Przedstawiciele państw członkowskich przegłosowali w piątek nowe standardy zaostrzające normy emisji dla przemysłu, w tym elektrowni węglowych. Polska i kilka innych państw były temu przeciwne. Według resortu środowiska może nas to kosztować 10 mld zł.

W Brukseli odbyło się głosowanie w sprawie nowych wymagań środowiskowych dla zakładów energetycznych. Przyjęte konkluzje wprowadzają m.in. bardziej restrykcyjne wymogi dla takich zanieczyszczeń, jak: SO2 (dwutlenek siarki) , NOx (tlenki azotu) i pyłu, niż przewiduje to dyrektywa o emisjach przemysłowych (dyrektywa IED).
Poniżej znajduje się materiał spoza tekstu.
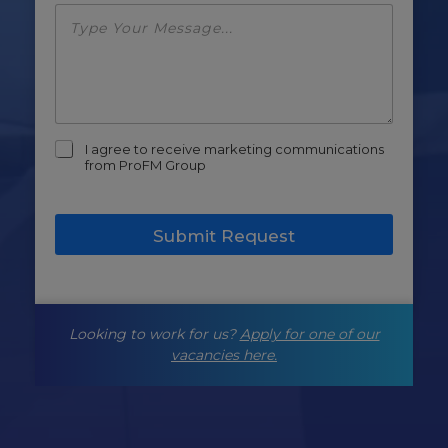
m
I agree to receive marketing communications
a
from ProFM Group
r
k
e
Submit Request
t
i
n
g
-
Looking to work for us?
Apply for one of our
o
p
vacancies here.
t
-
i
n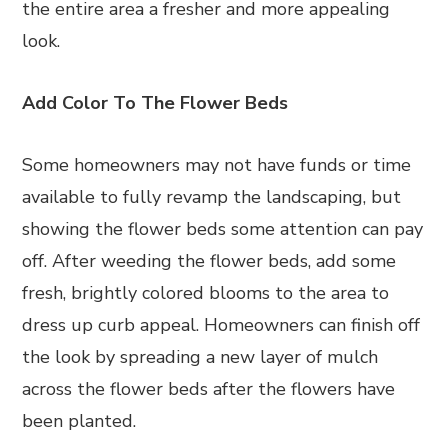
the entire area a fresher and more appealing
look.
Add Color To The Flower Beds
Some homeowners may not have funds or time
available to fully revamp the landscaping, but
showing the flower beds some attention can pay
off. After weeding the flower beds, add some
fresh, brightly colored blooms to the area to
dress up curb appeal. Homeowners can finish off
the look by spreading a new layer of mulch
across the flower beds after the flowers have
been planted.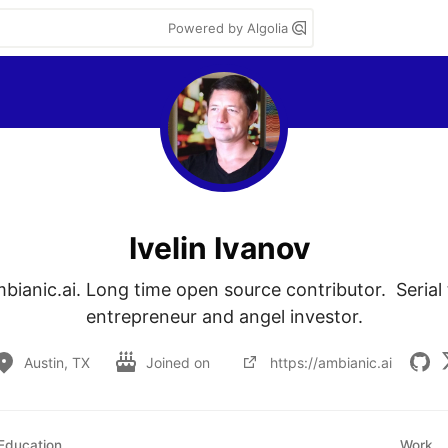
Powered by Algolia
Ivelin Ivanov
bianic.ai. Long time open source contributor.  Serial
entrepreneur and angel investor.
Austin, TX
Joined on
https://ambianic.ai
Education
Work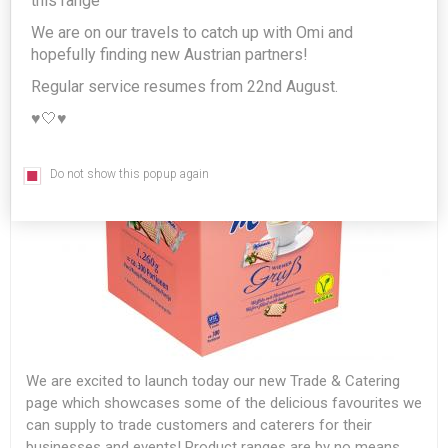
this range
We are on our travels to catch up with Omi and
hopefully finding new Austrian partners!
Regular service resumes from 22nd August.
♥️🤍♥️
Do not show this popup again
We are excited to launch today our new Trade & Catering
page which showcases some of the delicious favourites we
can supply to trade customers and caterers for their
businesses and events! Product ranges are by no means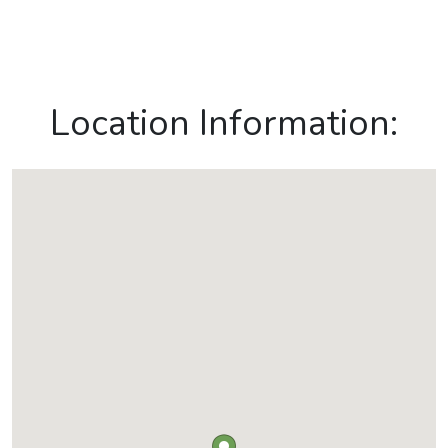
Location Information:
Dla polskiego przemysłu, elektrowni węglowych oraz z tzw. dużych obiektów wysokiej emisji spalania, nowe rozwiązania oznaczają konieczność ograniczenia emisji i kolejne wydatki.

„Dostosowanie się do nowych przepisów emisyjnych może kosztować polskie przedsiębiorstwa ok. 10 mld zł. Nie zgadzamy się na takie podejście" – powiedział Paweł Sałek, wiceminister środowiska, pełnomocnik rządu ds. polityki klimatycznej.

Niemcy, Polska, Czechy, Bułgaria, Rumunia, Węgry, Słowacja i Finlandia głosowały przeciw konkluzji ws. najlepszych dostępnych technik dla dużych obiektów spalania. Polska zaproponowała system głosowania nicejski, ale Komisja przyjęła jednak system głosowania lizboński.

"Jest rzeczą zaskakującą, że państwa, które nie mają węgla brunatnego decydują o tym, jak inne państwa członkowskie posiadające te zasoby mają je wykorzystywać" - powiedział PAP rzecznik ministerstwa środowiska Paweł Mucha. "Nasz głos, jak również państw wspomnianych wyżej, został pominięty" - dodał.